Nonsmall Cell Lung Cancer Clinical Trial
Official title:
A Single-arm Phase 2 Study of Atezolizumab as Induction Therapy in Stage IB-IIIA Non N2 Resectable and Untreated Non-small Cell Lung Cancer (NSCLC)
Based on the efficacy of immunotherapies in advanced disease with a reasonable safety profile/tolerability we could hypothesize that, immunotherapy should work best in the situation of minimal residual disease, Two clinical trials are ongoing to test the role of immunotherapeutic agents in the adjuvant setting: PEARLS trial, a randomized phase III trial with anti-PD1 monoclonal antibody pembrolizumab (MK-3475 or pembrolizumab) versus placebo for patients with early stage NSCLC after resection and completion of standard adjuvant therapy, and the second randomized phase III trial (NCT02273375) will evaluate the efficacy of an anti-PD-L1 (MEDI 4736) for a maximum of 12 months versus placebo as adjuvant therapy in completed resected stage IB-IIIA NSCLC and completed standard ACT. The role of immunotherapeutic approaches for NSCLC in the neoadjuvant setting is currently unknown.

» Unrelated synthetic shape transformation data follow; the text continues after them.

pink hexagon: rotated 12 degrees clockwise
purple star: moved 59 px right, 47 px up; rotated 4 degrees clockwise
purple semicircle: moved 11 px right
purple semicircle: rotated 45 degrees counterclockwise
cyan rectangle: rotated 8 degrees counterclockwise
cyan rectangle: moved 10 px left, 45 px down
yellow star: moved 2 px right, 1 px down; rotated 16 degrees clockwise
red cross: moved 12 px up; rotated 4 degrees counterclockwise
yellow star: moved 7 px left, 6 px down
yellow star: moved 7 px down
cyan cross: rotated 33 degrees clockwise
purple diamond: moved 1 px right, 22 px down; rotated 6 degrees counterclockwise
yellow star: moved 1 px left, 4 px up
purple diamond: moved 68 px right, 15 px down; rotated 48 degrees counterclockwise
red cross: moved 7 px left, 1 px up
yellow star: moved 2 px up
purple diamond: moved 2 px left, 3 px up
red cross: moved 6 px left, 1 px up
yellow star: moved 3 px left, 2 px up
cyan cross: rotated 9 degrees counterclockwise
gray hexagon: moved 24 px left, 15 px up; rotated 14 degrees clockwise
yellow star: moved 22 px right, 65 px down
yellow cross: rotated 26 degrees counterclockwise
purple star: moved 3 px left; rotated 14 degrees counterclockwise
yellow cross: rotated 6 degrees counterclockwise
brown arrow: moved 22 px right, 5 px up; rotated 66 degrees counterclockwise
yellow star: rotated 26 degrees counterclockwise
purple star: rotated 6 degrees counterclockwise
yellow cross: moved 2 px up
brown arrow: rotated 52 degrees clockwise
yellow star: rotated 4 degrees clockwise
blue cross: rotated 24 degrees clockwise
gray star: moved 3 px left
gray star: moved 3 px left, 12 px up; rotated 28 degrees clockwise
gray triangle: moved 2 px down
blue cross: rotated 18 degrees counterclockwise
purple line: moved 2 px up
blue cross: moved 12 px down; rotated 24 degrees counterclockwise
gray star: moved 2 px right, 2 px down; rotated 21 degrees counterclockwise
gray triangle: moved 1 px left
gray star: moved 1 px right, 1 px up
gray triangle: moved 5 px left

However, based on the survival efficacy of immunotherapeutic strategies in advanced NSCLC where the tumor has not been removed which could produce higher immunogenicity and based on the efficacy of neoadjuvant treatments in NSCLC, we propose to test the safety and efficacy of atezolizumab as neoadjuvant therapy in subjects diagnosed with stage I, II, or IIIA (non N2) NSCLC and who are deemed suitable for surgical resection. Clinical staging of NSCLC is based on computed tomography (CT) of the chest and upper abdomen, brain CT or magnetic resonance imaging and 18F-FDG PETscan to rule out metastatic disease and assess the potential for curative-intent resection. Adjuvant chemotherapy will be performed according the standard clinical guidelines.